Most long races have a lottery system for entry, but Badwater 135 is invitation only, and limited to 100 runners. So every January, the world’s most elite athletes vie for a chance to test their endurance on the course. In order to even apply, a runner must have completed a minimum of four 100-mile races, and have at least three years of ultra running experience.

And only nerdy athletes need apply. “Our race has five pages of rules because of the extreme conditions and government oversight,” says Kostman, “Badwater 135 is for runners and support crews who love to sweat the little details. We are looking for folks who are going to do their homework and show up understanding all the details and nuances of the event.”

“We are interested in more than what races they’ve run, we want to know what kind of athlete they are,” explains Kostman. “We ask them what they hope to achieve by participating in this event. We ask them why they are on this planet! We want people who will embrace the Badwater philosophy, who want to be part of the Badwater family.”

Badwater runners walking under a road sign in the heat.

Joshua Holmes and crew member at mile 121 of the race. Photo Ian Parker.

“When I first heard about the Badwater 135, I could not fathom that kind of exertion in that extreme heat,” says Holmes. “I started doing 100-mile races, I even did a 314-mile race in eight days, but when I applied to Badwater I kept getting rejected. They said I didn’t have enough of a resume. The last time I got rejected I had done twelve 100-mile races. I thought that was plenty!”

Despite the stringent requirements, Kostman also wants to welcome a diverse field of competitors. Last year 40 women and 66 rookies from 26 different countries competed, setting records in each category.

The Badwater 135 boasts  an 82% finishing rate, where in other ultras, which have a lottery system for entry, less than half the field may complete the race.

“Some races glorify their DNF — did not finish — rate, but I think that’s ridiculous,” explains Kostman. “We are looking for people who are capable of finishing. My goal is to host a fantastic event, but my bigger goal is to host an even more fantastic event next year. We do that by having a safe event that runs smoothly without incident. The best thing we can do is invite people who are likely to finish, and do it fairly and safely, without creating problems or drama. It’s sort of intentionally but not obnoxiously elitist.”

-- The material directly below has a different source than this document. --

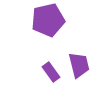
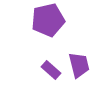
purple rectangle: moved 2 px up; rotated 12 degrees counterclockwise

“When I first heard about Badwater, I thought aliens from another planet must come down to do it, it seemed like an impossible thing. I never thought I’d be at that level but it was something to aim for,” says Holmes. “Now that I’ve done it for a while it’s like a family. It’s the outliers of the outliers in the ultra community. At Badwater 135, you feel like you’re finally in a place where you’re among peers.”


Photo of Ashley Paulson and her support crew crossing the finish line.